_Try it_. Retype every line from the start of the data down to and including the line with "Reseller Hosting Offers". Skip the pictures.
Segment Open
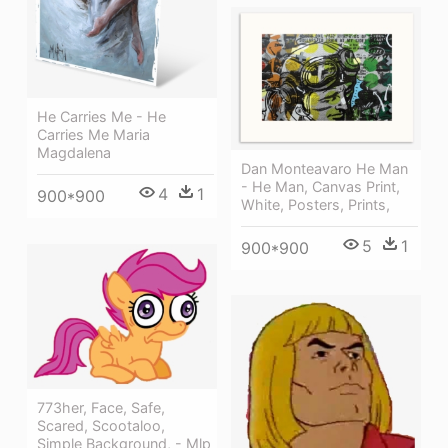
He Carries Me - He
Carries Me Maria
Magdalena
Dan Monteavaro He Man
- He Man, Canvas Print,
4
1
900*900
White, Posters, Prints,
5
1
900*900
773her, Face, Safe,
Scared, Scootaloo,
Simple Background, - Mlp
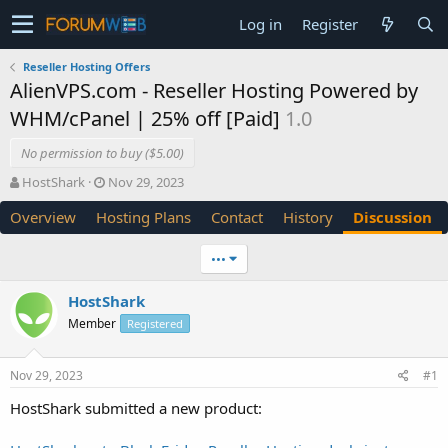
Log in
Register
Reseller Hosting Offers
AlienVPS.com - Reseller Hosting Powered by
WHM/cPanel | 25% off [Paid]
1.0
No permission to buy ($5.00)
T
S
HostShark
Nov 29, 2023
h
t
Overview
Hosting Plans
Contact
History
Discussion
r
a
e
r
a
t
•••
d
d
s
a
HostShark
t
t
Member
a
e
Registered
r
t
Nov 29, 2023
#1
e
r
HostShark submitted a new product:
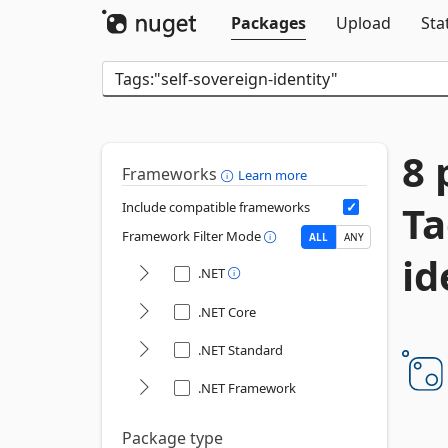
Packages
Upload
Sta
8 
Frameworks
Learn more
Ta
Include compatible frameworks
Framework Filter Mode
ALL
ANY
id
.NET
.NET Core
.NET Standard
.NET Framework
Package type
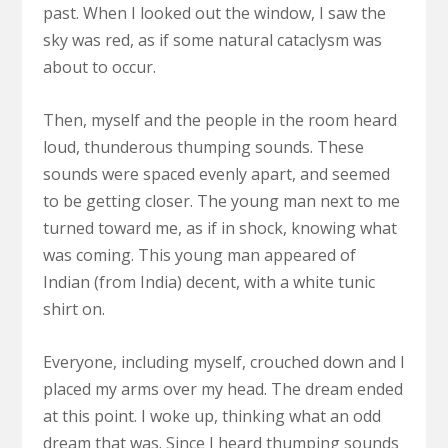
past. When I looked out the window, I saw the
sky was red, as if some natural cataclysm was
about to occur.
Then, myself and the people in the room heard
loud, thunderous thumping sounds. These
sounds were spaced evenly apart, and seemed
to be getting closer. The young man next to me
turned toward me, as if in shock, knowing what
was coming. This young man appeared of
Indian (from India) decent, with a white tunic
shirt on.
Everyone, including myself, crouched down and I
placed my arms over my head. The dream ended
at this point. I woke up, thinking what an odd
dream that was. Since I heard thumping sounds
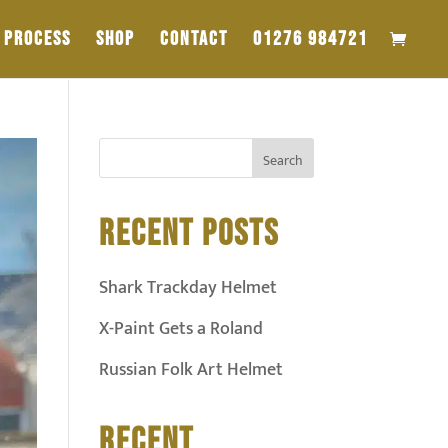
PROCESS
SHOP
CONTACT
01276 984721
RECENT POSTS
Shark Trackday Helmet
X-Paint Gets a Roland
Russian Folk Art Helmet
RECENT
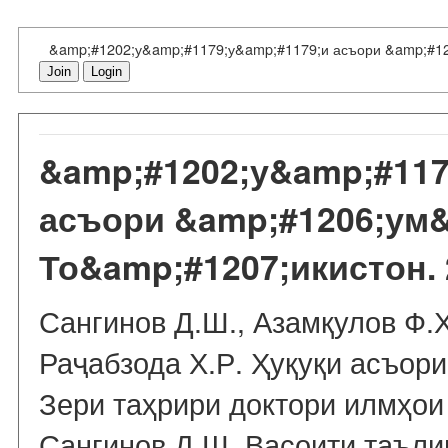
&amp;#1202;у&amp;#1179;у&amp;#1179;и асъори &amp;#12
Join
Login
&amp;#1202;у&amp;#117
асъори &amp;#1206;ум
То&amp;#1207;икистон. 
Сангинов Д.Ш., Азамқулов Ф.Ҳ
Раҷабзода Х.Р. Ҳуқуқи асъори
Зери таҳрири доктори илмҳои
Сангинов Д.Ш. Васоити таъли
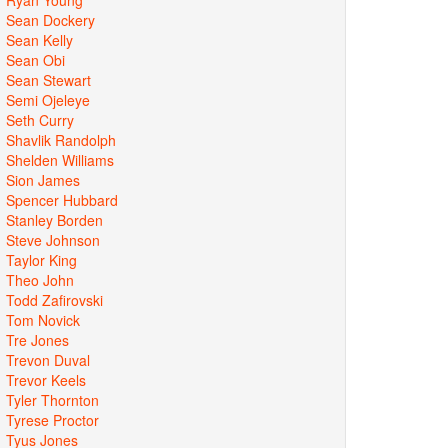
Sean Dockery
Sean Kelly
Sean Obi
Sean Stewart
Semi Ojeleye
Seth Curry
Shavlik Randolph
Shelden Williams
Sion James
Spencer Hubbard
Stanley Borden
Steve Johnson
Taylor King
Theo John
Todd Zafirovski
Tom Novick
Tre Jones
Trevon Duval
Trevor Keels
Tyler Thornton
Tyrese Proctor
Tyus Jones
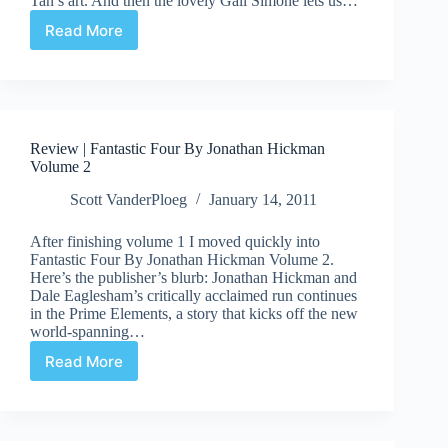
Tan’s art. And then the lovely Gail Simone lets us…
Read More
Suddenly/Meanwhile…
|
We
Poppupians
Have
No
Review | Fantastic Four By Jonathan Hickman
Names!
Volume 2
Scott VanderPloeg
January 14, 2011
After finishing volume 1 I moved quickly into
Fantastic Four By Jonathan Hickman Volume 2.
Here’s the publisher’s blurb: Jonathan Hickman and
Dale Eaglesham’s critically acclaimed run continues
in the Prime Elements, a story that kicks off the new
world-spanning…
Read More
Review
|
Fantastic
Four
By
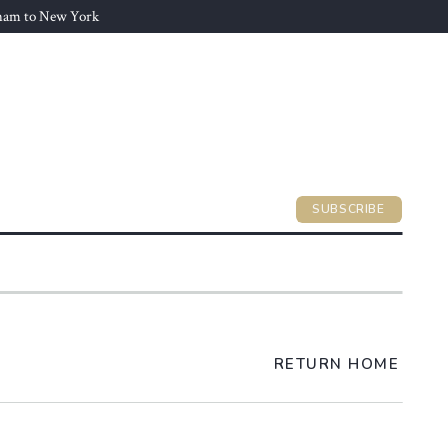
gham to New York
SUBSCRIBE
RETURN HOME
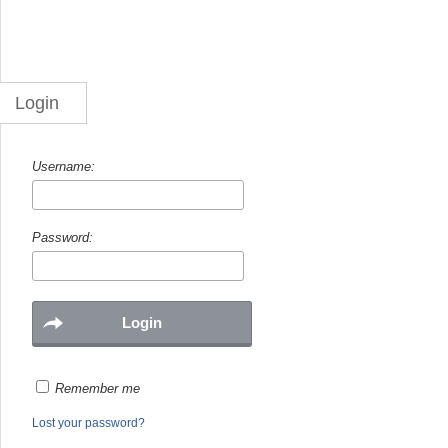
Login
Username:
Password:
Remember me
Lost your password?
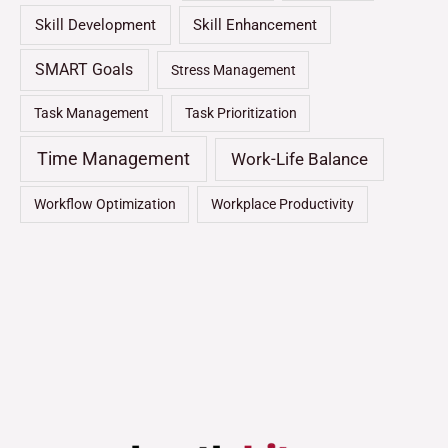
Skill Development
Skill Enhancement
SMART Goals
Stress Management
Task Management
Task Prioritization
Time Management
Work-Life Balance
Workflow Optimization
Workplace Productivity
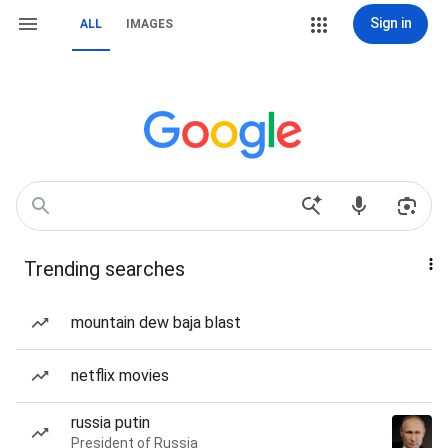
Sign in
ALL
IMAGES
Trending searches
mountain dew baja blast
netflix movies
russia putin
President of Russia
Segment Closed
_Solution for this task_.
He Carries Me - He
Carries Me Maria
Magdalena
Dan Monteavaro He Man
- He Man, Canvas Print,
4
1
900*900
White, Posters, Prints,
5
1
900*900
773her, Face, Safe,
Scared, Scootaloo,
Simple Background, - Mlp
Log in
Register
Reseller Hosting Offers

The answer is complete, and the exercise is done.